FAQ’s

What is Timebanking about and why should I care?

Timebanking is a way of connecting people to exchange services by trading time instead of money. Everyone’s hour is equal, and everyone has something to give, as the goal is to build a community based on reciprocity, where members help each other out.

If you like to volunteer, Timebanking is a way to get something back in exchange for your time. If you need help, the Timebank can be a place to go to find support. If you would like to meet new people, learn something new, or share a skill, Timebanking can connect you to others who are looking for the same thing.

I’ve never heard of this, has it worked in other places before? 

Dr. Edgar Cahn, a lawyer working for social justice, created timebanking in 1980 to empower disenfranchised communities. The nonprofit he founded in 1996, Timebanks USA, now has over 300 registered Timebanks. They have been used successfully to provide care for the elderly, educate children, and revitalize neighborhoods. The Hour Exchange Portland is a large, successful timebank in Portland, Maine that has provided us with free software and mentoring. Another thriving timebank in Media, PA has helped us plan and set up this organization. There are timebanks in Walnut Hill, Germantown, and Phoenixville, PA.
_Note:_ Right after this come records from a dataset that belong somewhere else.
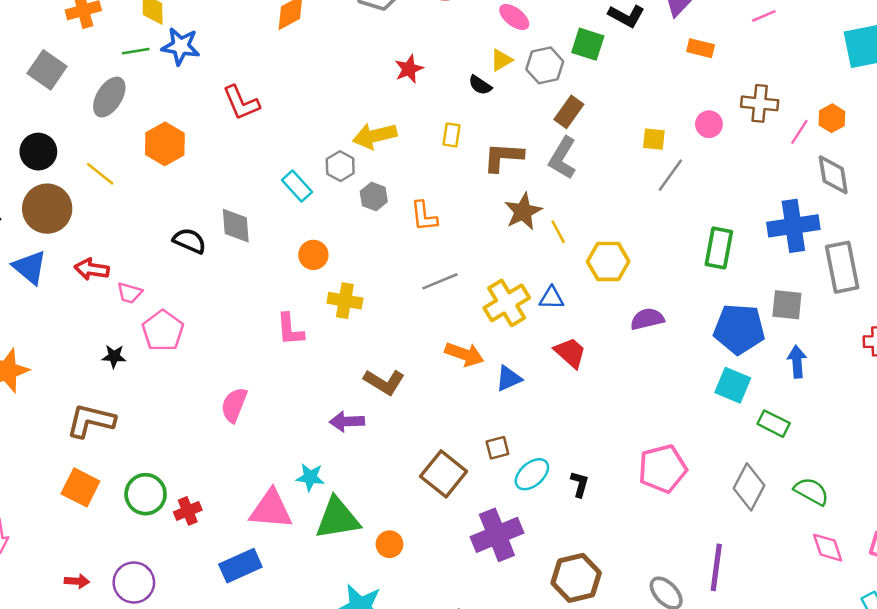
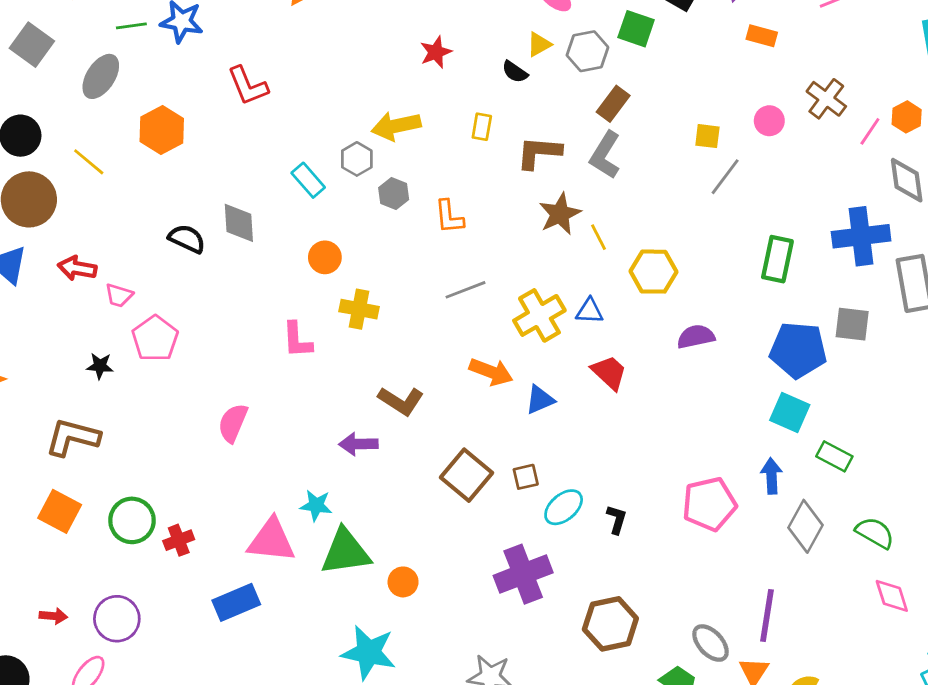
brown cross: (760, 103) -> (826, 99), turned 30
blue arrow: (797, 362) -> (771, 476), moved
brown square: (444, 474) -> (467, 475), moved

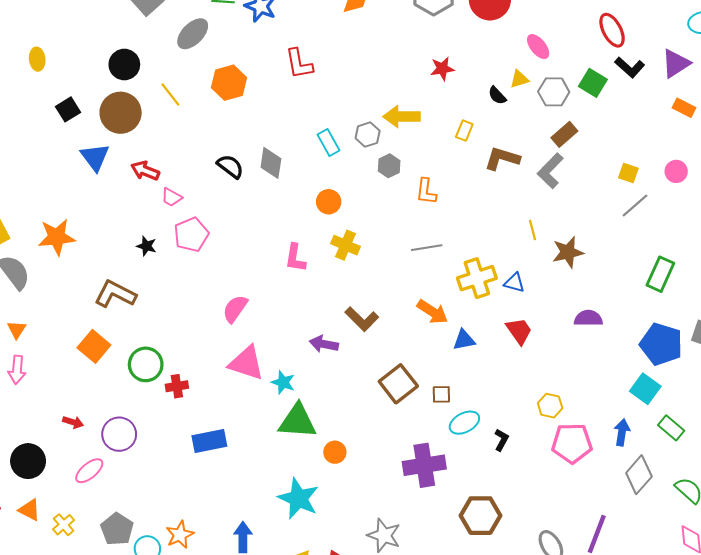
brown star: (560, 214) -> (568, 252), moved
yellow hexagon: (653, 272) -> (550, 406), moved, size x0.7
pink triangle: (271, 540) -> (246, 363), moved

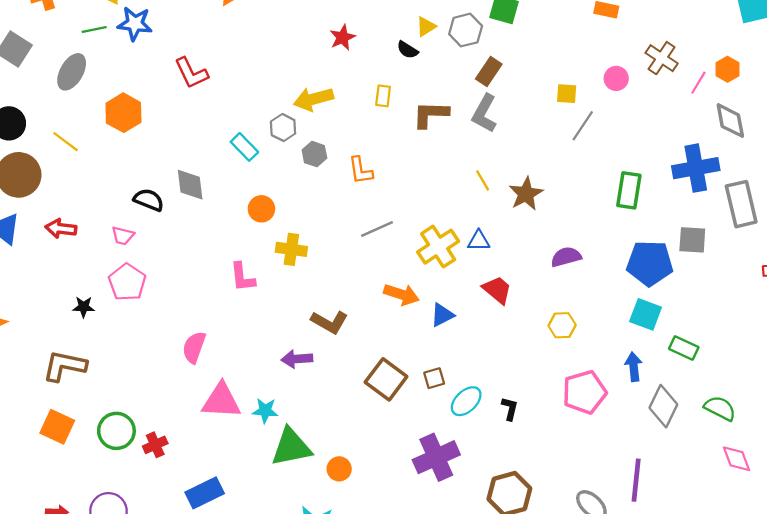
pink trapezoid: (172, 197) -> (123, 236), moved
yellow hexagon: (550, 406) -> (562, 325), moved

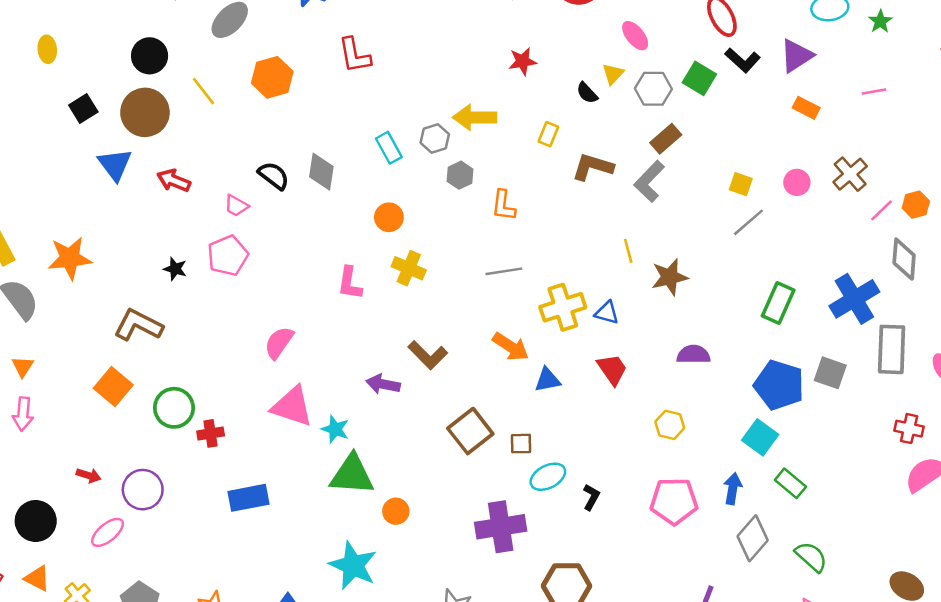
yellow triangle: (426, 27) -> (613, 74), turned -30
blue cross: (696, 168) -> (854, 299), turned -36

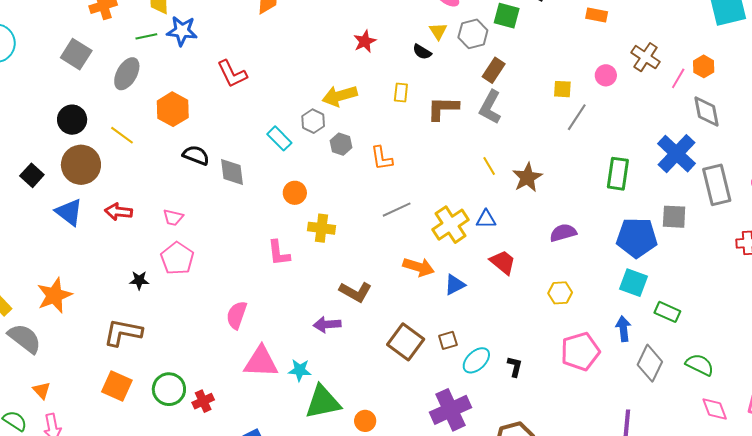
black semicircle: (274, 176) -> (196, 155), moved

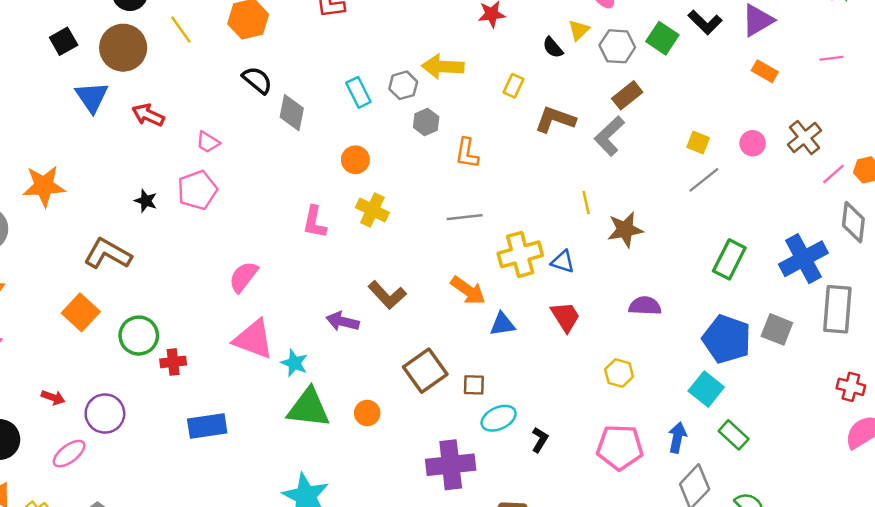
orange circle: (365, 421) -> (367, 413), moved

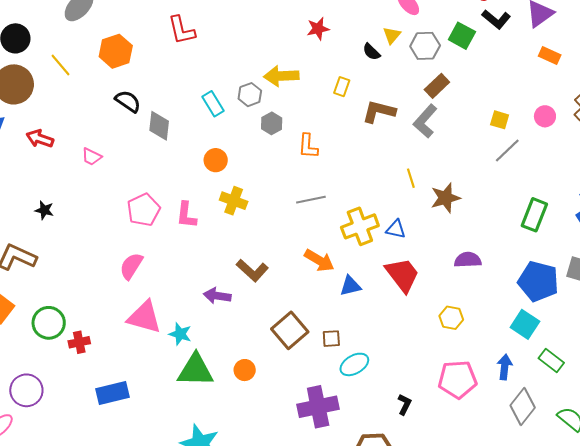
pink pentagon: (197, 190) -> (144, 210), moved
red trapezoid: (565, 317) -> (402, 275), size x1.4
black L-shape: (540, 440) -> (404, 404), moved

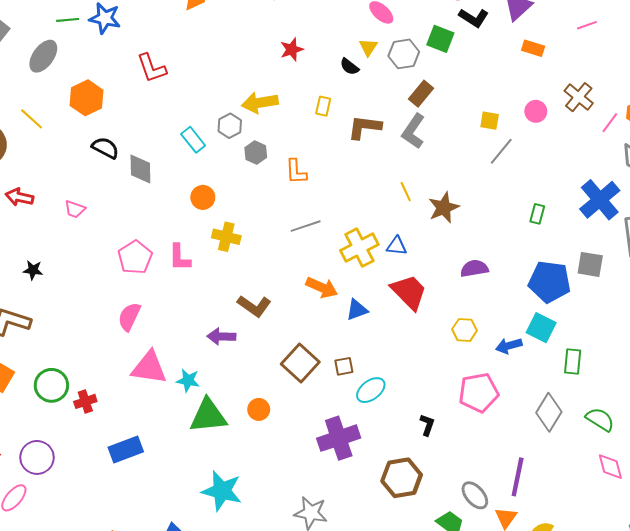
green rectangle: (534, 215) -> (537, 214), size x0.6
green rectangle: (551, 361) -> (573, 362), turned 65
blue arrow: (505, 367) -> (509, 346), moved, turned -105

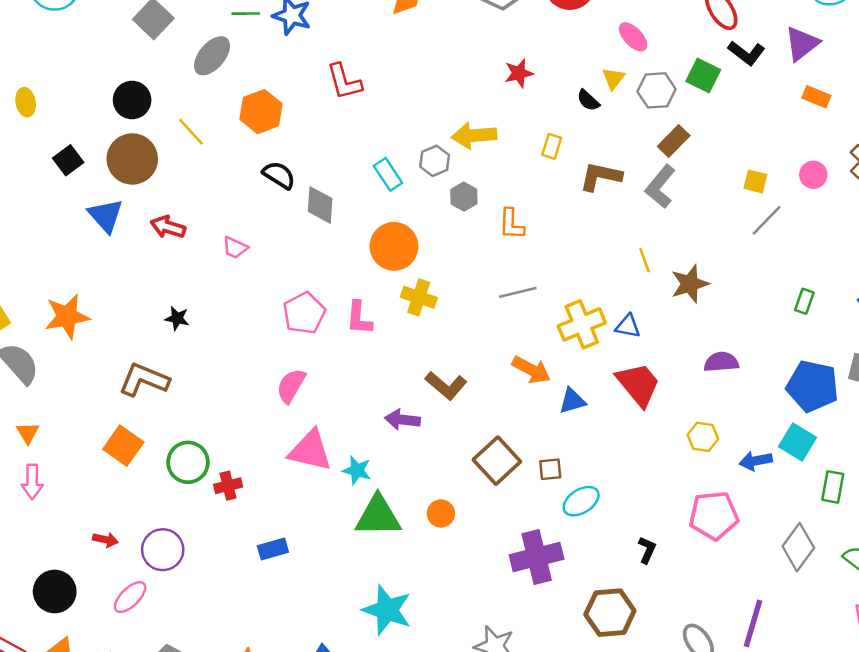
orange circle: (203, 197) -> (394, 246), size x1.6
blue rectangle: (126, 449) -> (273, 549), size x0.7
Internationally, active Timebanks exist in 26 countries. In the UK, there are around 250, and Timebanks in Greece are experiencing rapid growth as bartering for goods and services has begun to replace currency in the aftermath of the economic crisis.

Why here at Penn?

Timebanking is a great way to meet new people, practice your skills, and get support when you need it. It also allows you to try new things without committing to joining a club or paying for lessons. All of these are things we have wanted to do in college, so we decided to create a timebank as a student group to help us make these collaborations happen. Cornell has Ithaca Hours, Philadelphia has Equal Dollars, and now Penn has a TimeBank. We are excited by how alternative currencies can strengthen communities and improve lives, and can’t wait to see how this plays out.

I’m already short on time, won’t this just be another commitment I can’t afford to make?

As a member, you can be as much or as little involved as you want. Many of the services people offer through Timebanking are things they would be doing anyways, for fun, to help out a friend, or to practice a skill. Timebanking helps you gain extra time because down the road, you can spend the Hours you’ve earned and have someone else do something for you that you can’t fit into your schedule or simply don’t know how to do!

Who can join, and will it cost me? 

Students, graduate students, and faculty can join the network by registering with their “upenn.edu” email address.

It is absolutely free to join and use, as the Hour Exchange Portland has provided us with free software and training, and the Kelly Writer’s House has provided us with funding for any additional expenses.

How do I keep track of hours? 

You can log your hours and search for services online using hOurworld online software. Accessing our online software is simple and easy and will be covered in member orientations. You can also view a tutorial on YouTube made by the Hour Exchange Portland, or check out this Software Guide.

Can people cheat?

Whenever one person earns an Hour, there is a corresponding debit for the same amount in someone else’s account, and both parties are notified that a transaction has been recorded. This makes it easy to know if someone is cheating or not.

Hoarding Hours serves no purpose anyways, since there is no penalty for having a negative balance (up to a certain point when your account switches to a mode where you can only earn), and you can only spend them an hour at a time.

Most importantly, this is a community built on the principle of reciprocity. No one is anonymous, so reputations are linked to good references and positive feedback.